Because this analysis requires the court to engage in statutory interpretation of BAPCPA's modifications, modifications that have already been the subject of divergent judicial interpretations, the court begins with a description of the relevant statutory interpretation principles or "tools" it utilizes for that purpose. BAPCPA, by enacting substantial changes, additions and deletions throughout the Bankruptcy Code, has raised challenging issues of statutory interpretation. Early reported decisions suggest that the language used throughout BAPCPA has exacerbated these challenges. See, e.g., In re Trejos, 352 B.R. 249, 253-54 (Bankr.D.Nev. 2006) (reviewing various negative comments about the drafting of BAPCPA). Nevertheless, the court's first obligation when interpreting a statute is to apply its plain meaning. As the United States Supreme Court has instructed with regard to the bankruptcy statutes: "We have stated time and time again that courts must presume that a legislature says in a statute what it means and means in a statute what it says there." Connecticut Nat'l Bank v. Germain, 503 U.S. 249, 253-54, 112 S.Ct. 1146, 1149, 117 L.Ed.2d 391 (1992) (citation omitted). In determining congressional intent, the starting point is always the statutory text. Hughes Aircraft Co. v. Jacobson, 525 U.S. 432, 438, 119 S.Ct. 755, 760, 142 L.Ed.2d 881 (1999). It is settled that "when the statute's language is plain, the sole function of the courts-at least where the disposition required by the text is not absurd — is to enforce it according to its terms." Hartford Underwriters Ins. Co. v. Union Planters Bank, N.A., 530 U.S. 1, 6, 120 S.Ct. 1942, 1947, 147 L.Ed.2d 1 (2000) (citations and internal quotes omitted). The Supreme Court has also reminded the bankruptcy courts that it is significant to recognize that "while pre-Code practice `informs our understanding of the language of the Code,' it cannot overcome that language. It is a tool of construction, not an extratextual supplement." Id. at 10, 120 S.Ct. at 1949.

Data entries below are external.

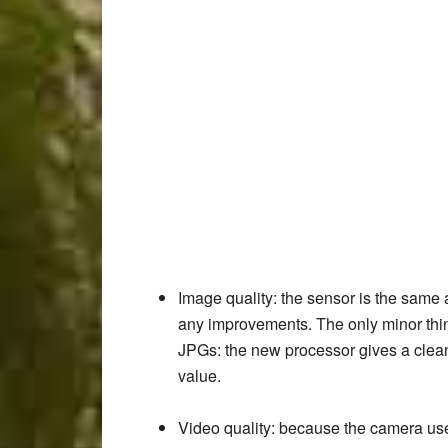
Image quality
: the sensor is the same 
any improvements. The only minor thin
JPGs: the new processor gives a cleane
value.
Video quality
: because the camera use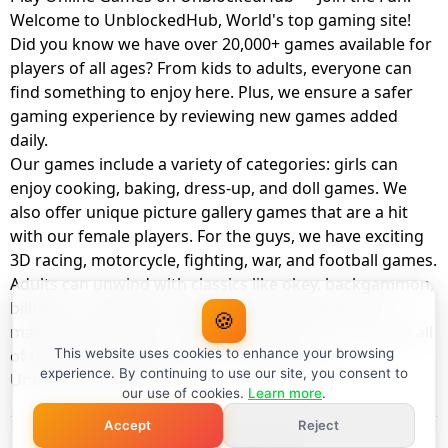
Welcome to UnblockedHub, World's top gaming site!
Did you know we have over 20,000+ games available for
players of all ages? From kids to adults, everyone can
find something to enjoy here. Plus, we ensure a safer
gaming experience by reviewing new games added
daily.
Our games include a variety of categories: girls can
enjoy cooking, baking, dress-up, and doll games. We
also offer unique picture gallery games that are a hit
with our female players. For the guys, we have exciting
3D racing, motorcycle, fighting, war, and football games.
Adults can unwind with classics like okey, backgammon,
billiards, card games, balloon popping, farm, and
🍪
management games. And the best part? You can play all
of these with your friends as a member of
This website uses cookies to enhance your browsing
experience. By continuing to use our site, you consent to
UnblockedHub Realm.
our use of cookies.
Learn more
.
Accept
Reject
© UnblockedHub 2026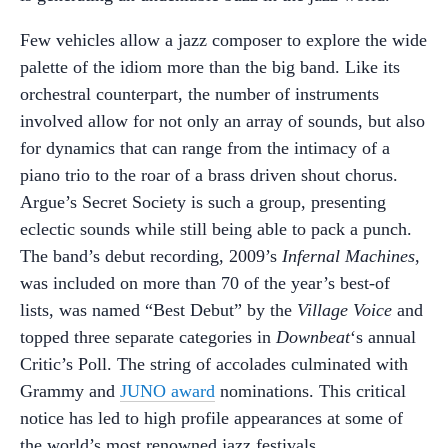
Few vehicles allow a jazz composer to explore the wide
palette of the idiom more than the big band. Like its
orchestral counterpart, the number of instruments
involved allow for not only an array of sounds, but also
for dynamics that can range from the intimacy of a
piano trio to the roar of a brass driven shout chorus.
Argue’s Secret Society is such a group, presenting
eclectic sounds while still being able to pack a punch.
The band’s debut recording, 2009’s
Infernal Machines
,
was included on more than 70 of the year’s best-of
lists, was named “Best Debut” by the
Village Voice
and
topped three separate categories in
Downbeat
‘s annual
Critic’s Poll. The string of accolades culminated with
Grammy and
JUNO award
nominations. This critical
notice has led to high profile appearances at some of
the world’s most renowned jazz festivals.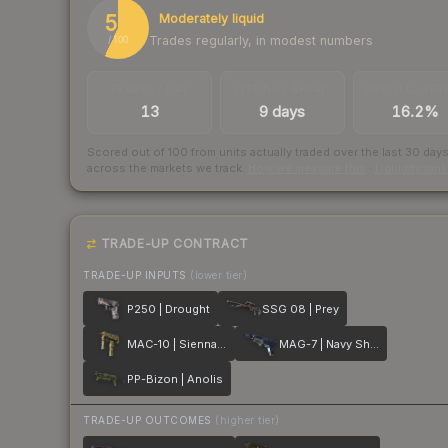
57
Moderately liquid
Trades regularly, in modest numbers
/ 100
TRADES / DAY
LISTINGS AHEAD
BUY/SELL SPR
13
9 days
16.2%
Scored out of 100 from units actually traded over the last
30
day
across the markets we track.
How we measure this
·
Liquidity ran
TRADE-UP CONTRACT
TRADE-UP INPUTS
(lower tier)
P250 | Drought
SSG 08 | Prey
MAC-10 | Sienna Damask
MAG-7 | Navy Sheen
PP-Bizon | Anolis
TRADE-UP OUTCOMES
(higher tier)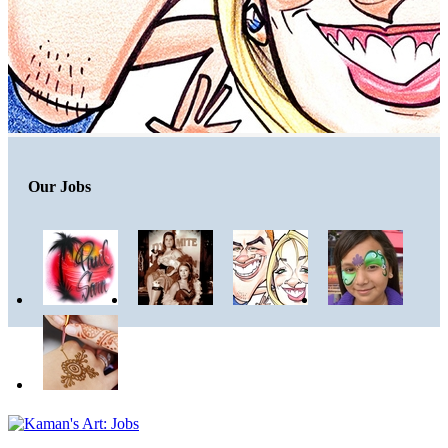
Our Jobs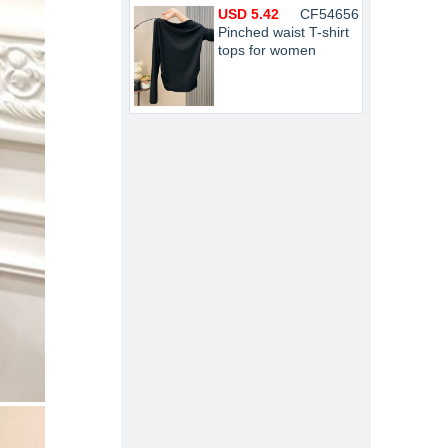
USD 5.42
CF54656
Pinched waist T-shirt
tops for women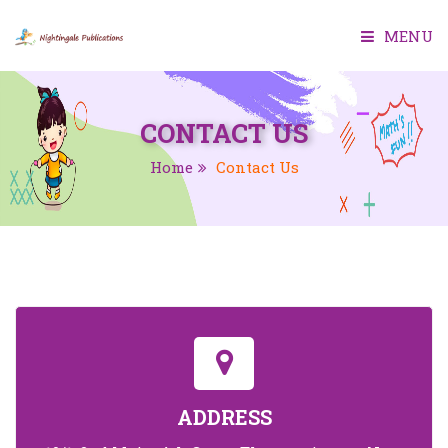
MENU
HOME
CONTACT US
ABOUT US
Home
Contact Us
BOOKS
SMART CLASS
TEACHER MANUAL
TEST GENERATOR
CONTACT US
ADDRESS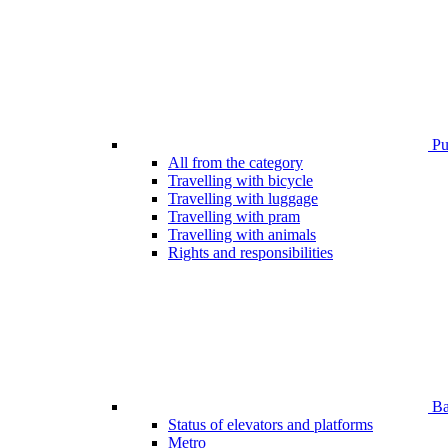
Pub
All from the category
Travelling with bicycle
Travelling with luggage
Travelling with pram
Travelling with animals
Rights and responsibilities
Bar
Status of elevators and platforms
Metro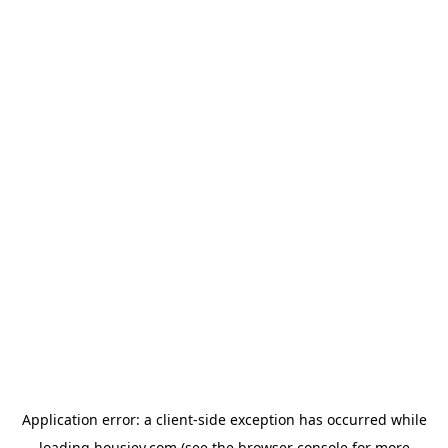
Application error: a
client
-side exception has occurred while
loading
housiey.com
(see the
browser console
for more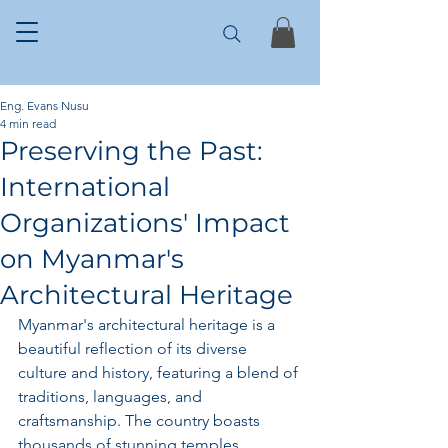
Eng. Evans Nusu
4 min read
Preserving the Past:
International
Organizations' Impact
on Myanmar's
Architectural Heritage
Myanmar's architectural heritage is a 
beautiful reflection of its diverse 
culture and history, featuring a blend of 
traditions, languages, and 
craftsmanship. The country boasts 
thousands of stunning temples, 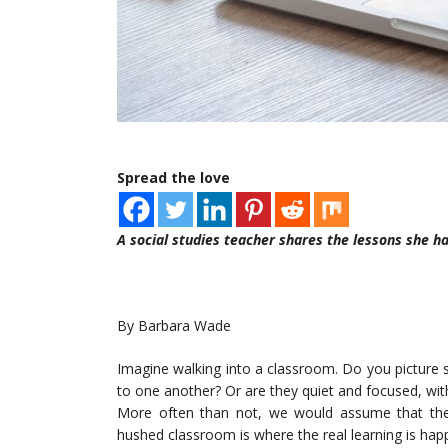
Spread the love
A social studies teacher shares the lessons she h
By Barbara Wade
Imagine walking into a classroom. Do you picture 
to one another? Or are they quiet and focused, with
More often than not, we would assume that the
hushed classroom is where the real learning is hap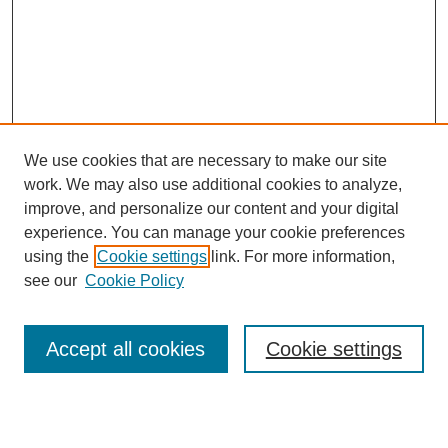
We use cookies that are necessary to make our site
work. We may also use additional cookies to analyze,
improve, and personalize our content and your digital
experience. You can manage your cookie preferences
using the
Cookie settings
link. For more information,
see our
Cookie Policy
Journal Home
About This Journal
Review Process
Accept all cookies
Cookie settings
Editorial Board
Author Guidelines
Policies
Publication Ethics Statement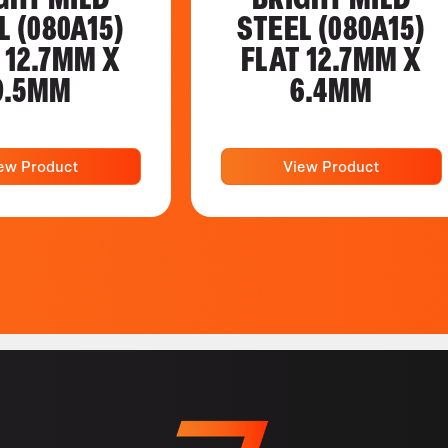
L (080A15)
STEEL (080A15)
 12.7MM X
FLAT 12.7MM X
9.5MM
6.4MM
ew Product
View Product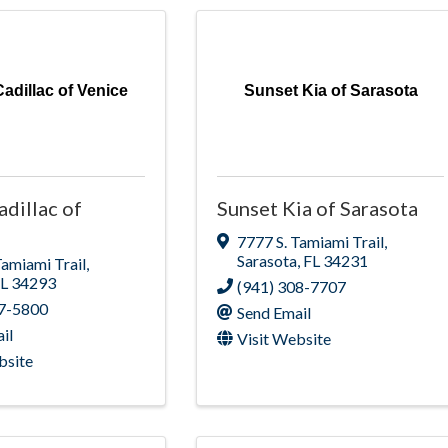
adillac of Venice
Sunset Kia of Sarasota
adillac of
Sunset Kia of Sarasota
7777 S. Tamiami Trail
,
Sarasota
,
FL
34231
Tamiami Trail
,
FL
34293
(941) 308-7707
97-5800
Send Email
il
Visit Website
bsite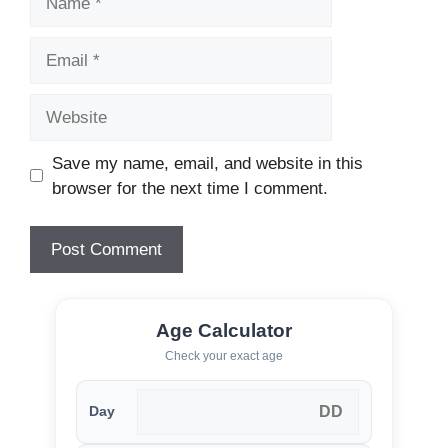
Email
Website
Save my name, email, and website in this
browser for the next time I comment.
Age Calculator
Check your exact age
Day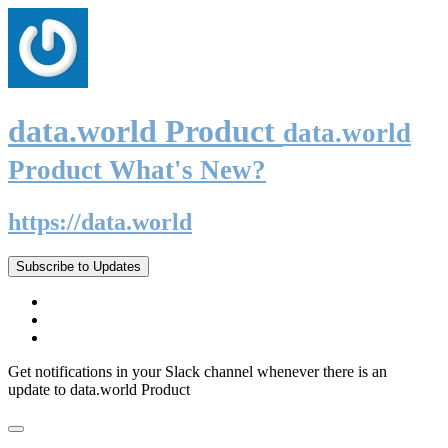
data.world Product
data.world
Product What's New?
https://data.world
Subscribe to Updates
Get notifications in your Slack channel whenever there is an
update to data.world Product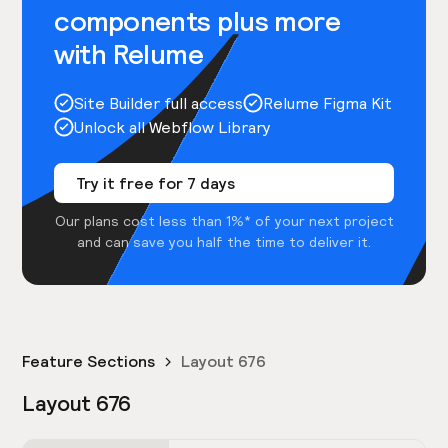
components plus more
with Relume
Site Builder full access
Relume Figma Kit
Unlock all Webflow Library
Try it free for 7 days
Our plans cost less than 1%* of your next project
and can save you half the time to deliver it.
Feature Sections
Layout 676
Layout 676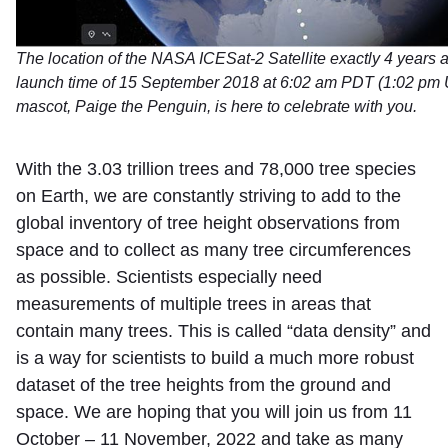
The location of the NASA ICESat-2 Satellite exactly 4 years a
launch time of 15 September 2018 at 6:02 am PDT (1:02 pm 
mascot, Paige the Penguin, is here to celebrate with you.
With the 3.03 trillion trees and 78,000 tree species
on Earth, we are constantly striving to add to the
global inventory of tree height observations from
space and to collect as many tree circumferences
as possible. Scientists especially need
measurements of multiple trees in areas that
contain many trees. This is called “data density” and
is a way for scientists to build a much more robust
dataset of the tree heights from the ground and
space. We are hoping that you will join us from 11
October – 11 November, 2022 and take as many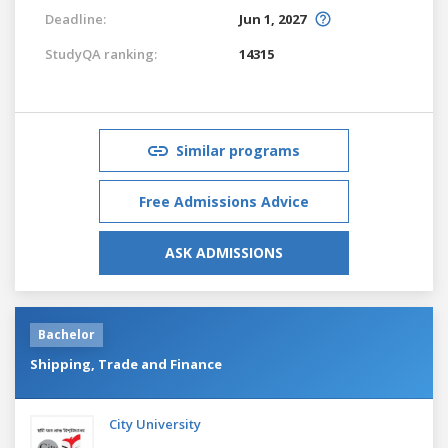
Deadline:
Jun 1, 2027
StudyQA ranking:
14315
Similar programs
Free Admissions Advice
ASK ADMISSIONS
Bachelor
Shipping, Trade and Finance
City University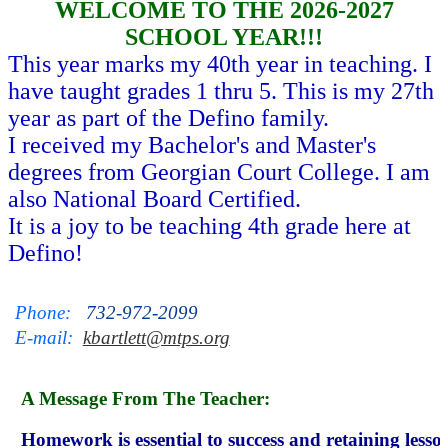
WELCOME TO THE 2026-2027
SCHOOL YEAR!!!
This year marks my 40th year in teaching. I
have taught grades 1 thru 5. This is my 27th
year as part of the Defino family.
I received my Bachelor's and Master's
degrees from Georgian Court College. I am
also National Board Certified.
It is a joy to be teaching 4th grade here at
Defino!
Phone:   
732-972-2099
E-mail:  
kbartlett@mtps.org
A Message From The Teacher:
Homework is essential to success and retaining lesson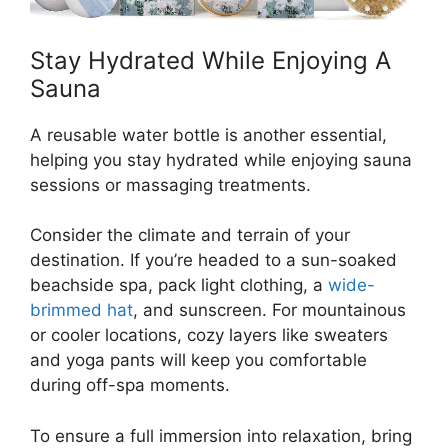
Stay Hydrated While Enjoying A
Sauna
A reusable water bottle is another essential,
helping you stay hydrated while enjoying sauna
sessions or massaging treatments.
Consider the climate and terrain of your
destination. If you’re headed to a sun-soaked
beachside spa, pack light clothing, a
wide-
brimmed hat
, and sunscreen. For mountainous
or cooler locations, cozy layers like sweaters
and yoga pants will keep you comfortable
during off-spa moments.
To ensure a full immersion into relaxation, bring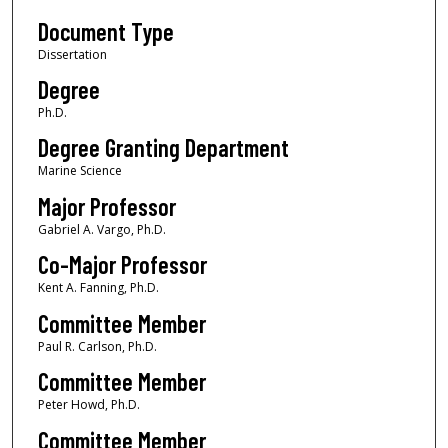
Document Type
Dissertation
Degree
Ph.D.
Degree Granting Department
Marine Science
Major Professor
Gabriel A. Vargo, Ph.D.
Co-Major Professor
Kent A. Fanning, Ph.D.
Committee Member
Paul R. Carlson, Ph.D.
Committee Member
Peter Howd, Ph.D.
Committee Member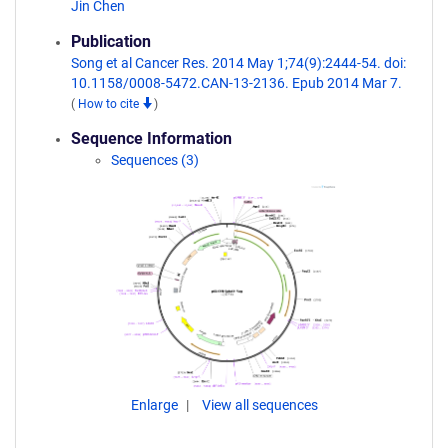
Jin Chen
Publication
Song et al Cancer Res. 2014 May 1;74(9):2444-54. doi:
10.1158/0008-5472.CAN-13-2136. Epub 2014 Mar 7.
(
How to cite
)
Sequence Information
Sequences (3)
Enlarge
View all sequences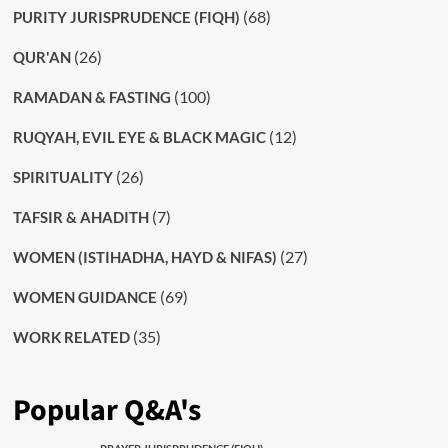
(68)
PURITY JURISPRUDENCE (FIQH)
(26)
QUR'AN
(100)
RAMADAN & FASTING
(12)
RUQYAH, EVIL EYE & BLACK MAGIC
(26)
SPIRITUALITY
(7)
TAFSIR & AHADITH
(27)
WOMEN (ISTIHADHA, HAYD & NIFAS)
(69)
WOMEN GUIDANCE
(35)
WORK RELATED
Popular Q&A's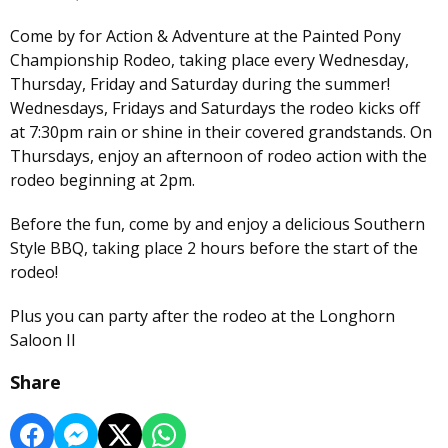
Come by for Action & Adventure at the Painted Pony
Championship Rodeo, taking place every Wednesday,
Thursday, Friday and Saturday during the summer!
Wednesdays, Fridays and Saturdays the rodeo kicks off
at 7:30pm rain or shine in their covered grandstands. On
Thursdays, enjoy an afternoon of rodeo action with the
rodeo beginning at 2pm.
Before the fun, come by and enjoy a delicious Southern
Style BBQ, taking place 2 hours before the start of the
rodeo!
Plus you can party after the rodeo at the Longhorn
Saloon II
Share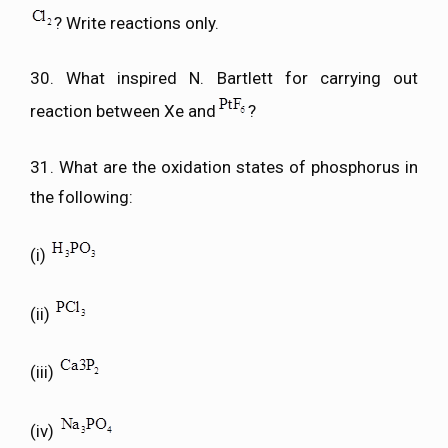
? Write reactions only.
30. What inspired N. Bartlett for carrying out
reaction between Xe and
?
31. What are the oxidation states of phosphorus in
the following:
(i)
(ii)
(iii)
(iv)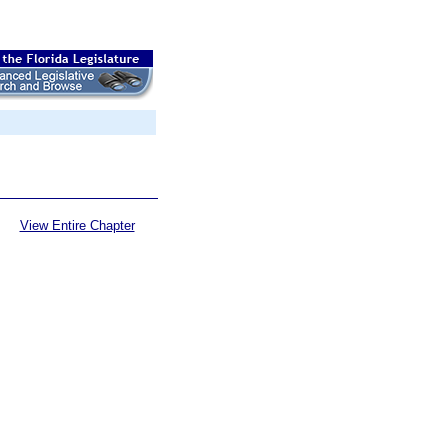
View Entire Chapter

As cited in Hartford, absurdity represents an exception to the doctrine of plain meaning. This doctrine is not an exact tool, but instead a guide to statutory interpretation. See generally Karen Cordry, One Man's Absurdity ..., 12 Norton Bankr.L. Advisor 1 (Dec.2006); Cf. In re TCR of Denver, LLC, 338 B.R. 494 (Bankr. D.Colo.2006) (use of "and" in § 1112(b) is absurd because it would require every factor to exist in order to have cause to dismiss a chapter 11 case); In re McNabb, 326 B.R. 785 (Bankr.D.Ariz.2005) (the conclusion that § 522(p), which restricts the homestead exemption, does not apply to opt-out states cannot be considered absurd because it is consistent with prior bankruptcy law). However, absurdity cannot mean that BAPCPA was awkwardly written,6 does not reach some of the understood goals of BAPCPA,7 and/or creates unintended consequences,8 or fails to embrace the same principles as the...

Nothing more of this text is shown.